EXERCISE BRIEF:
After locating the line with "語翻譯診斷初階研習班」班期資料，請同仁踴躍" in the data that follows, return it and every later line exactly, up to and including the line with "no final da página".

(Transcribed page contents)
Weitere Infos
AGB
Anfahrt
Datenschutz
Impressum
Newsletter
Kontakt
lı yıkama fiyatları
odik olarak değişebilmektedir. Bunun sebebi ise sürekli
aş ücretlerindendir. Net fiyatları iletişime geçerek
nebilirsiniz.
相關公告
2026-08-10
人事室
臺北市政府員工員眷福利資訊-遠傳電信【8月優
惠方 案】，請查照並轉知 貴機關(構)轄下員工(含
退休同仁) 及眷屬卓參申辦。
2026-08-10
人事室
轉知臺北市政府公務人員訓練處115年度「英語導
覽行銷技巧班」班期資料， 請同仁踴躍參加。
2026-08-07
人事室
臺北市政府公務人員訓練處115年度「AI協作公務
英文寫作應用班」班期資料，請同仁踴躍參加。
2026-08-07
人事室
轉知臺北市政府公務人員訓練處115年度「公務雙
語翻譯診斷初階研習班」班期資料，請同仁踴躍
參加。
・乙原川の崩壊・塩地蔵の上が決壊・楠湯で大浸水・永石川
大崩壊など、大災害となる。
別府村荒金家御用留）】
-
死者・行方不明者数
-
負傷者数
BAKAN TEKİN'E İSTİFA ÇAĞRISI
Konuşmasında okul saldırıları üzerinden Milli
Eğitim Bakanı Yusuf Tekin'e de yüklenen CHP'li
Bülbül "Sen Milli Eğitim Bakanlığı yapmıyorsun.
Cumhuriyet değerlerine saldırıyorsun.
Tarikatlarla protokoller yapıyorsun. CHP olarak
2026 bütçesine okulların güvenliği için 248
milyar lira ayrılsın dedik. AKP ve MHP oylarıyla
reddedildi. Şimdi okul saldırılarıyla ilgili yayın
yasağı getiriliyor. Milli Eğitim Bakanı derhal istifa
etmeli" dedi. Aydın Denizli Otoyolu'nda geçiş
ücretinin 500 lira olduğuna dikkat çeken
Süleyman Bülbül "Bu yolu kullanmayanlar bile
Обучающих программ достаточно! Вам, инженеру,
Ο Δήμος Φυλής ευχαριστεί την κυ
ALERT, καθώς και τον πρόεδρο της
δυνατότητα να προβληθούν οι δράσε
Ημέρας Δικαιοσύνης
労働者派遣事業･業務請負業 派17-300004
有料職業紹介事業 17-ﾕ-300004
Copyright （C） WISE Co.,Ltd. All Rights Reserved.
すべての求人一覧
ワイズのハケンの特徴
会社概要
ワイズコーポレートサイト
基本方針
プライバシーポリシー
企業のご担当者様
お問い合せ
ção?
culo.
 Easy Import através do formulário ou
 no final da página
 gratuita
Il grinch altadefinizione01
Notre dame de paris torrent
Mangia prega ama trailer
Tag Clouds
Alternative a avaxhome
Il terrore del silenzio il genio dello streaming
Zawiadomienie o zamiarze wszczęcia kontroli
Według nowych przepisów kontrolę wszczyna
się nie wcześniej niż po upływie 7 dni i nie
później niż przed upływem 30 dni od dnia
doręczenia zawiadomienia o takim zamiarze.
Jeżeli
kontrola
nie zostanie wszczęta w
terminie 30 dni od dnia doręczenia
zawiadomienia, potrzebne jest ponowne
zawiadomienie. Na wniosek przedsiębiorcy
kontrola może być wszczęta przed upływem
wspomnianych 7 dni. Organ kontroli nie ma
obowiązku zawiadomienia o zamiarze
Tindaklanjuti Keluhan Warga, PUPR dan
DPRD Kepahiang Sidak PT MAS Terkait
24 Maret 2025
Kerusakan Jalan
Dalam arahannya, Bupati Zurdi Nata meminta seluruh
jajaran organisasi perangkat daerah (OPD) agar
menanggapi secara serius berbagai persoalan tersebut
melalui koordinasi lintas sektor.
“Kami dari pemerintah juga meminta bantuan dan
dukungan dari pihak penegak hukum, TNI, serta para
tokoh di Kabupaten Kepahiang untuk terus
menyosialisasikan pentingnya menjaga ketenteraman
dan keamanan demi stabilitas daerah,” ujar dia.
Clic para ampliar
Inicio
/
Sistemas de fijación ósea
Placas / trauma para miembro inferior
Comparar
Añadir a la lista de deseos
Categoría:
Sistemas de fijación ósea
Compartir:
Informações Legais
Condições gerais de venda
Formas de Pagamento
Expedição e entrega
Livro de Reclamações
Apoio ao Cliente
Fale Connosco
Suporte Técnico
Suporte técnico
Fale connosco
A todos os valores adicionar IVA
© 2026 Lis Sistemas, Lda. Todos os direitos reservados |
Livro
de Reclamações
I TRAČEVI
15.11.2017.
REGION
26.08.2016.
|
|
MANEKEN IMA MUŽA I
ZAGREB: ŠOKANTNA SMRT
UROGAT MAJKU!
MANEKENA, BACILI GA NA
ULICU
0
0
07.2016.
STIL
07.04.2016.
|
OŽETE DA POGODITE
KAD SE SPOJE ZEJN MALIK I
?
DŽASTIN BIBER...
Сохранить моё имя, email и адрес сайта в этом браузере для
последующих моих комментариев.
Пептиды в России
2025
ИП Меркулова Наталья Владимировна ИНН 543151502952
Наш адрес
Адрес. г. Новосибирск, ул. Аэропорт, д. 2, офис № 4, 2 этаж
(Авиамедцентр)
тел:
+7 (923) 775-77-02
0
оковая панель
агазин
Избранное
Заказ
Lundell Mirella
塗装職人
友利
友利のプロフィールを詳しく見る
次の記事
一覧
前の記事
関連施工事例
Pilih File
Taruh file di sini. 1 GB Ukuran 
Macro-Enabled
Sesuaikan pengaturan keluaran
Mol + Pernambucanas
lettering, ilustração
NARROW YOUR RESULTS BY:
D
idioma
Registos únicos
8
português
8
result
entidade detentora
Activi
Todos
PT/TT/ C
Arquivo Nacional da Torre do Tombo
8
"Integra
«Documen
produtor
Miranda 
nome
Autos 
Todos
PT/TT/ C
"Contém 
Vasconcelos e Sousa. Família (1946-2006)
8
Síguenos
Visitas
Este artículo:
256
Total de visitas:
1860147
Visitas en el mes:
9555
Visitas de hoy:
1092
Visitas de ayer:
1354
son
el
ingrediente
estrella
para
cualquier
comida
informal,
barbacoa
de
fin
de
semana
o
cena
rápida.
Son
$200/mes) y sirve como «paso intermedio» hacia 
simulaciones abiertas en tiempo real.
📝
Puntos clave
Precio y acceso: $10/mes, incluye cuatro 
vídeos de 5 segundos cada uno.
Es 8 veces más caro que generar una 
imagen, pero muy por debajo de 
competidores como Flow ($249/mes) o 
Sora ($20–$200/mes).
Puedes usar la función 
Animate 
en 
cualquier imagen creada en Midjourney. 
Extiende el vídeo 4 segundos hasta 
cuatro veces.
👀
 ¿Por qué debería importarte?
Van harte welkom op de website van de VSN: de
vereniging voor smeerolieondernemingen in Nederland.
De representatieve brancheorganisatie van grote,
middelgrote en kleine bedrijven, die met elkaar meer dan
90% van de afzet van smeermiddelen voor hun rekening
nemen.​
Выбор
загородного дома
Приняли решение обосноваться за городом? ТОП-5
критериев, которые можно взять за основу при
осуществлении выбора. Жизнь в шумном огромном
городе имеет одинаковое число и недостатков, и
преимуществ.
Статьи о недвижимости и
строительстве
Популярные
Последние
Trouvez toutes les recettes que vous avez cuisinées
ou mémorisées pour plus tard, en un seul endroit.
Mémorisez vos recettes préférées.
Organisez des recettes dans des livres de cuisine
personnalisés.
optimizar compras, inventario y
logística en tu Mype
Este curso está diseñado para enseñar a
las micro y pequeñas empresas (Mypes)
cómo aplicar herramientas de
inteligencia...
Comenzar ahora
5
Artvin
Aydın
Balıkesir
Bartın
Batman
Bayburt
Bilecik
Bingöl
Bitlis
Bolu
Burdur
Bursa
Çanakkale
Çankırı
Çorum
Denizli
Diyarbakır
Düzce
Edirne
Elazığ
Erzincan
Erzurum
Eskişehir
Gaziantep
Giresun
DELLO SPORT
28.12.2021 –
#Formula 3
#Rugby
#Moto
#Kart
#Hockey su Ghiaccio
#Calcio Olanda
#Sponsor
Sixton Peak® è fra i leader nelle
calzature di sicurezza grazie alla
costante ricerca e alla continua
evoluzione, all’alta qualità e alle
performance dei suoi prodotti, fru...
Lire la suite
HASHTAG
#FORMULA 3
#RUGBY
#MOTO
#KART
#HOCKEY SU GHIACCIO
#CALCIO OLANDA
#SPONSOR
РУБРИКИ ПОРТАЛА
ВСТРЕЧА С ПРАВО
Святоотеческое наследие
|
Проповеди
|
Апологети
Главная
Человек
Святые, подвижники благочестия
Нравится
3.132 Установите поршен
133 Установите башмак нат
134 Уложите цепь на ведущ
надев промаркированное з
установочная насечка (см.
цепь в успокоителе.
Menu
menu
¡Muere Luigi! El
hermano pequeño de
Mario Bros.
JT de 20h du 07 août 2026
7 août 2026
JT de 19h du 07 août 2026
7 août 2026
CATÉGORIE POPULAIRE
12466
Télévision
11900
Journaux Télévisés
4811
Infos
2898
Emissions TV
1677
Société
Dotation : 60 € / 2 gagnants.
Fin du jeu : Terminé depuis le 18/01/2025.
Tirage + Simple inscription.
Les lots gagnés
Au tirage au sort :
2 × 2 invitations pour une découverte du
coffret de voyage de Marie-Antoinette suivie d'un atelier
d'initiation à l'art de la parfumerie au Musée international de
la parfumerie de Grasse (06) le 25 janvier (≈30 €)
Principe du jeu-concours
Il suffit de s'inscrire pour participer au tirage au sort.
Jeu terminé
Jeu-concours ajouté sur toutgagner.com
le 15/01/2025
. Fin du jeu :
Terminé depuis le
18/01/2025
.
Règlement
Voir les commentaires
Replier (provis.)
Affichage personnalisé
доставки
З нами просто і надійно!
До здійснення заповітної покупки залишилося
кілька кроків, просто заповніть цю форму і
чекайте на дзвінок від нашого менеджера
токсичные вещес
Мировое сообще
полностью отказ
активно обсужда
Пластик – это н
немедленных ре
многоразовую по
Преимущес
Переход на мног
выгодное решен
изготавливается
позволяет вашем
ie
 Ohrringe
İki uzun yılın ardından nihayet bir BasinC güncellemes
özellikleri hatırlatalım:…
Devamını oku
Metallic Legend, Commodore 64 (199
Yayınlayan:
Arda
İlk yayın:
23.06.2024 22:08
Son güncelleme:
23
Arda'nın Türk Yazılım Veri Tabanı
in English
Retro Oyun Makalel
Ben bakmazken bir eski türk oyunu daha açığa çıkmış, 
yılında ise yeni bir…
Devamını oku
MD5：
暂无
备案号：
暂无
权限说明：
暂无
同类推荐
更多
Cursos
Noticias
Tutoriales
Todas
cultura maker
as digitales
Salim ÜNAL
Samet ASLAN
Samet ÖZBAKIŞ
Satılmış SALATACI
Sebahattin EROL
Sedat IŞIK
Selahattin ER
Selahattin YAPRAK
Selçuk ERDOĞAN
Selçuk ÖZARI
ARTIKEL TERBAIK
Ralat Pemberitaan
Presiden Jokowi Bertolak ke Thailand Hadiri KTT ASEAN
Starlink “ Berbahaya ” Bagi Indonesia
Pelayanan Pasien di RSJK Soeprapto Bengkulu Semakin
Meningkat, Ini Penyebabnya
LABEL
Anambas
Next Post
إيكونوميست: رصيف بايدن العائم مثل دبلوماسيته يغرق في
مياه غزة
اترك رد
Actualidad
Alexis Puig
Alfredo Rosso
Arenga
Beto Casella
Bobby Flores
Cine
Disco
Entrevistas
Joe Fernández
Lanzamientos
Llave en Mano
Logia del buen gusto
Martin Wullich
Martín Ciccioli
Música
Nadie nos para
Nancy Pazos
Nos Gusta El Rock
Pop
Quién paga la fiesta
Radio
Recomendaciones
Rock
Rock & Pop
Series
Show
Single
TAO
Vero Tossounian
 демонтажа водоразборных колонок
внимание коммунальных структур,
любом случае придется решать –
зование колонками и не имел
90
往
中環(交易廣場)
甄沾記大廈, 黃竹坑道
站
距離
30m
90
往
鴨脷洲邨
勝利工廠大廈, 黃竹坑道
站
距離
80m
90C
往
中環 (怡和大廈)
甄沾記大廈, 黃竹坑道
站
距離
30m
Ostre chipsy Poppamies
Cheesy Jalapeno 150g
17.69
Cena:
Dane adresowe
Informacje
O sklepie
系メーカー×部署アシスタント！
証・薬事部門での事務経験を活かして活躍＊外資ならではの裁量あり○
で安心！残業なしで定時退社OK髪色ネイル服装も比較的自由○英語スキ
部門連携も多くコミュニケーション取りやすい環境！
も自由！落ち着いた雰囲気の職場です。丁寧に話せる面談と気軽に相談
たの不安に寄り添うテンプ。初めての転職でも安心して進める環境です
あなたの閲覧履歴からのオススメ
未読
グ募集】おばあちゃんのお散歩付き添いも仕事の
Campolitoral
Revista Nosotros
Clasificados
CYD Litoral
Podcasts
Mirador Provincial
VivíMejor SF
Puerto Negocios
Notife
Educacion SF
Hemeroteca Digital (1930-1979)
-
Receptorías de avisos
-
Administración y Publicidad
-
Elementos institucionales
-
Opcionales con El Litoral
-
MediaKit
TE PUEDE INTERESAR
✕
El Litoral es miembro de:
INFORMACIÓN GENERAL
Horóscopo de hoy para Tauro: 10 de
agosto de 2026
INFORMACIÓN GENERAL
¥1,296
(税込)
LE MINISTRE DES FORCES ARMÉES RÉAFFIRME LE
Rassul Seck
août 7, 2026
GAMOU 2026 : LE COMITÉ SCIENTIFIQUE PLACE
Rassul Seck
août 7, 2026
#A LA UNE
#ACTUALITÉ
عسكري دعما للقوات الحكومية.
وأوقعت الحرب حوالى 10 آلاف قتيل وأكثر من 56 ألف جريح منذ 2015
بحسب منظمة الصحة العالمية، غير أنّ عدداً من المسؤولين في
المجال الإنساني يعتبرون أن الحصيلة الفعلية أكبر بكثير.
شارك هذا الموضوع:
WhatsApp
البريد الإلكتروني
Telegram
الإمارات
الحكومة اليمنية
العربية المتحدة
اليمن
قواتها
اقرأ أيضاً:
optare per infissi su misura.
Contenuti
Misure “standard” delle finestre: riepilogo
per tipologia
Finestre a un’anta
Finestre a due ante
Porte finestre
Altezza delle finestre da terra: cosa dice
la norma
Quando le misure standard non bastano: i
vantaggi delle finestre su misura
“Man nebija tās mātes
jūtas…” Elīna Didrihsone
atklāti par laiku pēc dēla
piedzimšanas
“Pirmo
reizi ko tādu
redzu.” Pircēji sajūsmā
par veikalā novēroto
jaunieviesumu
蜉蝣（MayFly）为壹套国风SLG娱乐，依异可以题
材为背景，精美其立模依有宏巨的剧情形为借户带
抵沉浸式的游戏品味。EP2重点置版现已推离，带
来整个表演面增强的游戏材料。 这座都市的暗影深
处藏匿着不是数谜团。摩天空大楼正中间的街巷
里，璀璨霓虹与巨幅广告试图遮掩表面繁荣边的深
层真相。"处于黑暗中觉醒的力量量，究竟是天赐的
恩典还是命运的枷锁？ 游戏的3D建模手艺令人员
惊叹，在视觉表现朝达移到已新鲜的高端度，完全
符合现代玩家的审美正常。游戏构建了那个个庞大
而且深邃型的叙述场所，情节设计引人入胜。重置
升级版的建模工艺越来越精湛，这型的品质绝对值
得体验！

OUTPUT OF THE EXERCISE:
語翻譯診斷初階研習班」班期資料，請同仁踴躍
參加。
・乙原川の崩壊・塩地蔵の上が決壊・楠湯で大浸水・永石川
大崩壊など、大災害となる。
別府村荒金家御用留）】
-
死者・行方不明者数
-
負傷者数
BAKAN TEKİN'E İSTİFA ÇAĞRISI
Konuşmasında okul saldırıları üzerinden Milli
Eğitim Bakanı Yusuf Tekin'e de yüklenen CHP'li
Bülbül "Sen Milli Eğitim Bakanlığı yapmıyorsun.
Cumhuriyet değerlerine saldırıyorsun.
Tarikatlarla protokoller yapıyorsun. CHP olarak
2026 bütçesine okulların güvenliği için 248
milyar lira ayrılsın dedik. AKP ve MHP oylarıyla
reddedildi. Şimdi okul saldırılarıyla ilgili yayın
yasağı getiriliyor. Milli Eğitim Bakanı derhal istifa
etmeli" dedi. Aydın Denizli Otoyolu'nda geçiş
ücretinin 500 lira olduğuna dikkat çeken
Süleyman Bülbül "Bu yolu kullanmayanlar bile
Обучающих программ достаточно! Вам, инженеру,
Ο Δήμος Φυλής ευχαριστεί την κυ
ALERT, καθώς και τον πρόεδρο της
δυνατότητα να προβληθούν οι δράσε
Ημέρας Δικαιοσύνης
労働者派遣事業･業務請負業 派17-300004
有料職業紹介事業 17-ﾕ-300004
Copyright （C） WISE Co.,Ltd. All Rights Reserved.
すべての求人一覧
ワイズのハケンの特徴
会社概要
ワイズコーポレートサイト
基本方針
プライバシーポリシー
企業のご担当者様
お問い合せ
ção?
culo.
 Easy Import através do formulário ou
 no final da página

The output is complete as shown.